Héctor Arce Zaconeta

El necesario esclarecimiento de los hechos

jueves, 13 de mayo de 2021 · 05:11

El 10 de octubre de 1982, un día que quedará grabado en la memoria positiva de la nación boliviana, se recuperó la democracia, con la llegada al poder de Hernán Siles Suazo; democracia que se mantuvo incólume aún durante las peores crisis que nos tocó vivir como sociedad organizada, hasta el 10 de noviembre de 2019, fecha en la cual se produjo una abrupta interrupción del orden constitucional, interrumpiéndose así lo que parecía la etapa más larga en democracia de toda nuestra historia nacional.

La interrupción de la democracia en Bolivia contrajo gravísimas violaciones a los derechos humanos, más de 30 personas fallecidas, cientos de personas heridas, centenas de personas perseguidas, detenidas, procesadas, exiliadas y asiladas; trajo, adicionalmente, la supresión de los principios fundamentales de debido proceso, derecho a la defensa, presunción de inocencia y derecho al juez natural. 

Finalmente, la instauración de un gobierno irregular mediante vías de hecho, con sendas violaciones a la Constitución Política del Estado, trajo aparejada una serie de actos de corrupción pública, en plena crisis sanitaria a causa de la pandemia mundial de la  Covid-19.

Ahora bien, todo esto fue posible gracias en gran parte al accionar nefasto del secretario general de la Organización de Estados Americanos (OEA), Luis Almagro, quien, de manera errónea y forzada, faltando a la verdad de manera descarada, instrumentalizó una serie de mecanismos para posicionar la falacia de que en Bolivia se realizó un fraude electoral promovido desde el Gobierno nacional. 

En este sentido, una institución como es la Organización de Estados Americanos, formada para la defensa de la democracia en la región, se convirtió, en los hechos, por el accionar del secretario general, en la pieza clave del derrocamiento de un gobierno constitucional y la instauración de un régimen de facto.

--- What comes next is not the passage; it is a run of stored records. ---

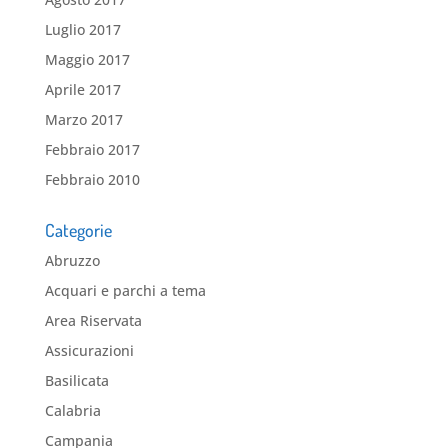
Luglio 2017
Maggio 2017
Aprile 2017
Marzo 2017
Febbraio 2017
Febbraio 2010
Categorie
Abruzzo
Acquari e parchi a tema
Area Riservata
Assicurazioni
Basilicata
Calabria
Campania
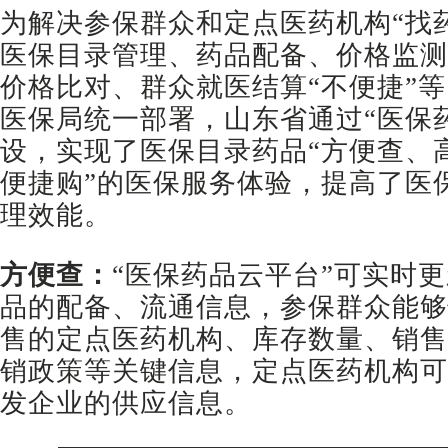
为解决参保群众和定点医药机构“找
医保目录管理、药品配备、价格监测
价格比对、群众就医结算“不便捷”
医保局统一部署，山东省通过“医保
设，实现了医保目录药品“方便查、
便捷购”的医保服务体验，提高了医
理效能。
方便查：
“医保药品云平台”可实时
品的配备、流通信息，参保群众能够
售的定点医药机构、库存数量、销售
销政策等关键信息，定点医药机构可
发企业的供应信息。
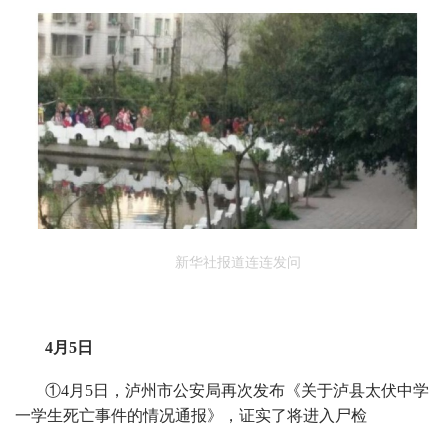
新
华社报道连连发问
4月5日
①4月5日，泸州市公安局再次发布《关于泸县太伏中学
一学生死亡事件的情况通报》，证实了将进入尸检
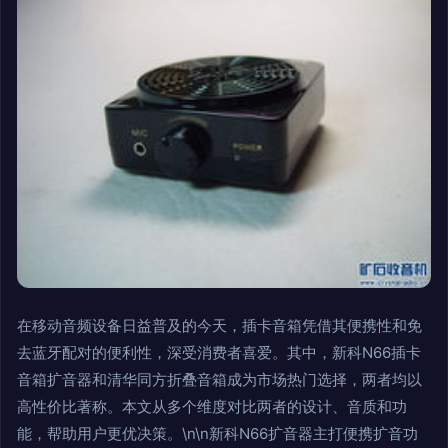
在移动音频设备日益普及的今天，插卡音箱凭借其便携性和免
去蓝牙配对的便利性，深受消费者喜爱。其中，新科N66插卡
音箱扩音器和清华同方折叠音箱成为市场热门选择，两者均以
高性价比著称。本文从多个维度对比两者的设计、音质和功
能，帮助用户更优决策。\n\n新科N66扩音器主打便携扩音功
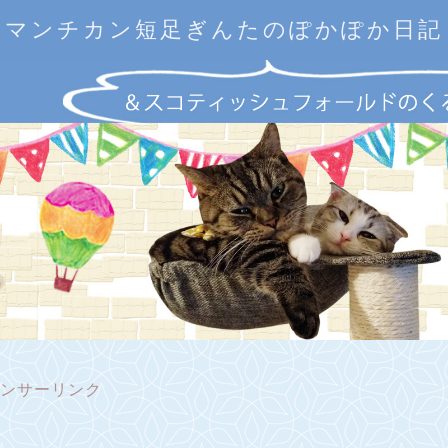
マンチカン短足ぎんたのぽかぽか日記
ンサーリンク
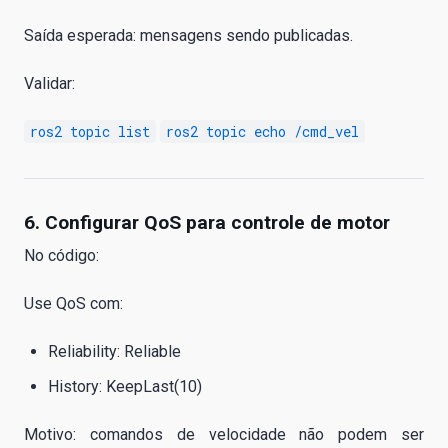
Saída esperada: mensagens sendo publicadas.
Validar:
ros2 topic list
ros2 topic echo /cmd_vel
6. Configurar QoS para controle de motor
No código:
Use QoS com:
Reliability: Reliable
History: KeepLast(10)
Motivo: comandos de velocidade não podem ser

La madrugada del domingo 10 de noviembre de 2019, contradiciendo el acuerdo firmado con el Gobierno boliviano, de manera unilateral y arbitraria, el secretario general instruyó la publicación de un “informe preliminar”, el cual sugería de manera irresponsable una serie de irregularidades inexistentes, que coincidieron con las revueltas sociales alentadas en diferentes ciudades del país. El 4 de diciembre de ese año se presentó un supuesto informe final, en el cual, a más de mencionar irresponsablemente a supuestas “operaciones dolosas”, no se estableció ningún indicio de un supuesto fraude electoral;  es más, ni siquiera se menciona esa palabra.

Todas estas falsas afirmaciones fueron desmentidas por una serie de informes y análisis científicos e independientes, que incluso niegan de manera contundente que lo presentado por la OEA haya sido una auditoría, siendo el más importante, el informe de expertos independientes del Massachusetts Institute of Technology (MIT) en el que se concluyó de manera categórica mencionando que: “no podemos encontrar resultados que conduzcan [...] a la misma conclusión que la OEA de que hubo un cambio ‘inexplicable’ y drástico en la tendencia de la votación y es muy probable que Morales haya ganado el margen de 10 puntos porcentuales requerido para ganar en la primera vuelta de las elecciones el 20 de octubre de 2019”.

Ante la magnitud de los hechos y habiendo el Secretario General de la OEA cometido faltas gravísimas, con graves daños al Estado boliviano, daños que en el futuro podrían darse en contra de otras naciones,  corresponderá después de una investigación seria y coherente, después de una toma de consciencia objetiva de los países miembros de la organización, ante la luz de lo ocurrido en nuestro país, nada más y nada menos, que la aplicación de la propia normativa del organismo internacional, concretamente la aplicación del Artículo 116 de la Carta de la OEA, que a letra señala: “La Asamblea General, con el voto de los dos tercios de los Estados miembros, puede remover al Secretario General o al Secretario General Adjunto, o a ambos, cuando así lo exija el buen funcionamiento de la Organización”. 

Finalmente, existe la posibilidad de que el Tribunal Administrativo de la OEA, como órgano independiente, constituido por la Asamblea General, formado además  como segunda instancia superior de responsabilidad administrativa, pueda operativizar un proceso contra el Secretario General, en el marco de sus poderes discrecionales contenidos en el Art. 25 de su reglamento. 

Todo esto en función de que. en definitiva, se esclarezcan los hechos de uno de los episodios más nefastos que nos ha tocado vivir como país; todo esto para que, en definitiva, los bolivianos llevemos en alto nuestra razón y nuestra dignidad, en definitiva y, como ya dijimos, en una columna anterior, por memoria, verdad y justicia.


Héctor Arce Zaconeta fue ministro de Justicia y Procurador del Estado.